KSTAR in Parallel

The base implementation of KSTAR operates with only a single processor. However, this can often be time consuming, particularly for datasets with many sites and/or many samples. It is possible to run KSTAR as a parallel process, either within your python environment or using a software package called nextflow. See the following sections for more details.

Option 1: Running KSTAR using Multiprocessing

Within python, several KSTAR functions can be run in parallel using the multiprocessing module. For these functions, switching to multiprocessing simply requires changing the ‘PROCESSES’ parameter from 1 (default) to the number of processes you would like to run in parallel.

# Activity Calculation
kinact_dict = calculate.run_kstar_analysis(experiment, activity_log, networks, PROCESSES = 4)

# Normalization
calculate.normalize_analysis(kinact_dict, activity_log, num_random_experiments, target_alpha, PROCESSES = 4)

# Mann Whitney Calculation
calculate.Mann_Whitney_analysis(kinact_dict, activity_log, number_sig_trials = 100, PROCESSES = 4)

While this strategy helps to improve the speed of analysis, it can be very memory intensive for large datasets. For large tyrosine datasets and most serine/threonine datasets, we recommend running KSTAR using nextflow, described in the following section.

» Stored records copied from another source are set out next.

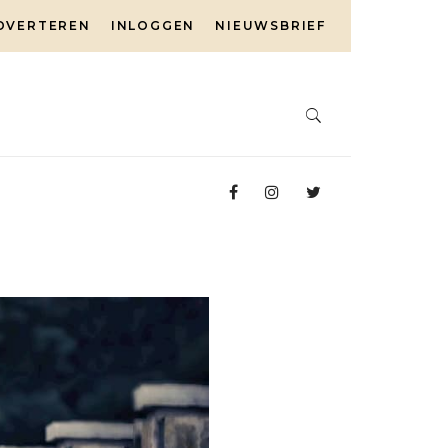
DVERTEREN
INLOGGEN
NIEUWSBRIEF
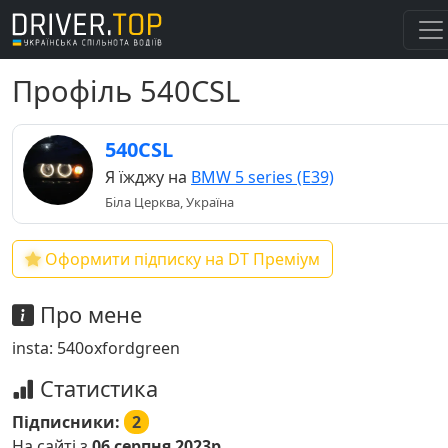
Профіль 540CSL
540CSL
Я їжджу на
BMW 5 series (E39)
Біла Церква, Україна
Оформити підписку на DT Преміум
Про мене
insta: 540oxfordgreen
Статистика
Підписники:
2
На сайті з
06 серпня 2023р.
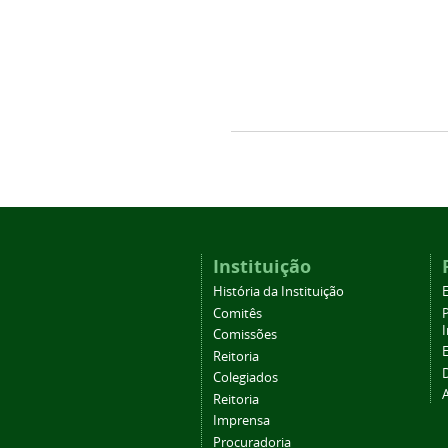
Instituição
História da Instituição
Comitês
Comissões
Reitoria
Colegiados
Reitoria
Imprensa
Procuradoria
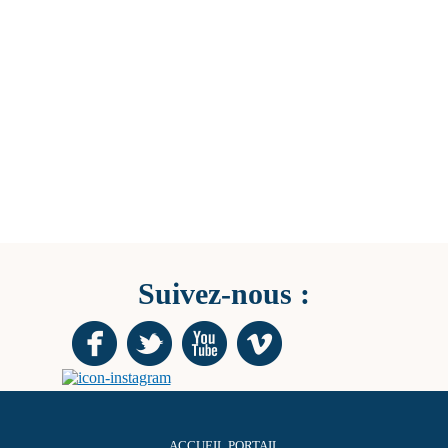
Suivez-nous :
ACCUEIL PORTAIL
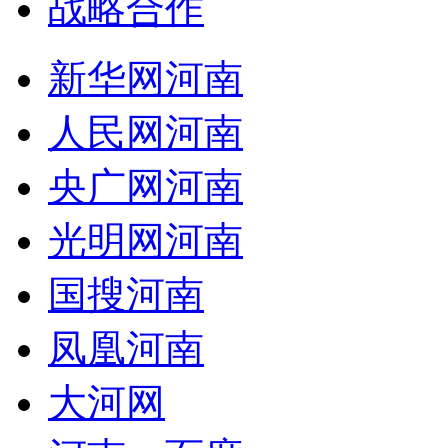
战略合作
新华网河南
人民网河南
央广网河南
光明网河南
国搜河南
凤凰河南
大河网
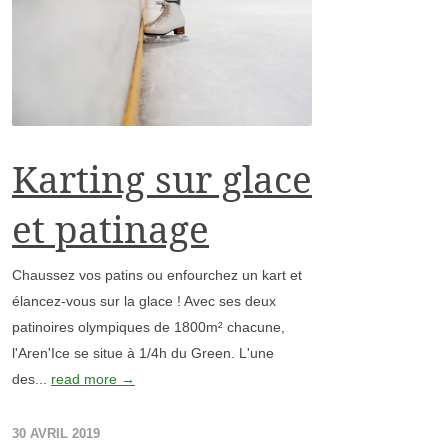
Karting sur glace
et patinage
Chaussez vos patins ou enfourchez un kart et
élancez-vous sur la glace ! Avec ses deux
patinoires olympiques de 1800m² chacune,
l'Aren'Ice se situe à 1/4h du Green. L'une
des...
read more →
30 AVRIL 2019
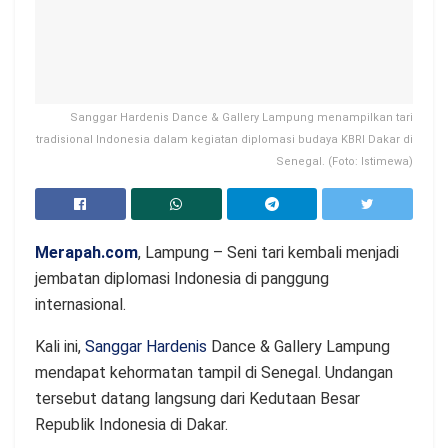
Sanggar Hardenis Dance & Gallery Lampung menampilkan tari
tradisional Indonesia dalam kegiatan diplomasi budaya KBRI Dakar di
Senegal. (Foto: Istimewa)
Merapah.com
, Lampung – Seni tari kembali menjadi
jembatan diplomasi Indonesia di panggung
internasional.
Kali ini,
Sanggar Hardenis
Dance & Gallery Lampung
mendapat kehormatan tampil di Senegal. Undangan
tersebut datang langsung dari Kedutaan Besar
Republik Indonesia di Dakar.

Option 2: Running Large Datasets with Nextflow

While our standard implementation of KSTAR can be run on most phosphotyrosine datasets and some small phosphoserine/threonine datasets, the memory and time costs are often too high for many large datasets. For these cases, we have implemented a highly parallel version of KSTAR implemented with the nextflow software package. The remainder of this section will detail how to install and run KSTAR with nextflow.

Requirements

The nextflow pipeline takes advantage of either Docker or Singularity containers. These are compatible with POSIX operating systems (Linux, OS X, etc.). However, nextflow can also be run on a Windows machine with the use of WSL2. Windows has provided instructions for installing and running WSL2 here: WSL Documentation. For other details about nextflow, please see their documentation here: Nextflow Documentation

This implementation is best suited for high performance computing environments, with a minimum of 8 cpu cores and 16GB of available memory suggested.

Installation

Before implementing KSTAR with nextflow, Docker will need to be installed. The nextflow implementation utilizes a docker container of the KSTAR algorithm. For details on how to install Docker, visit Install Docker.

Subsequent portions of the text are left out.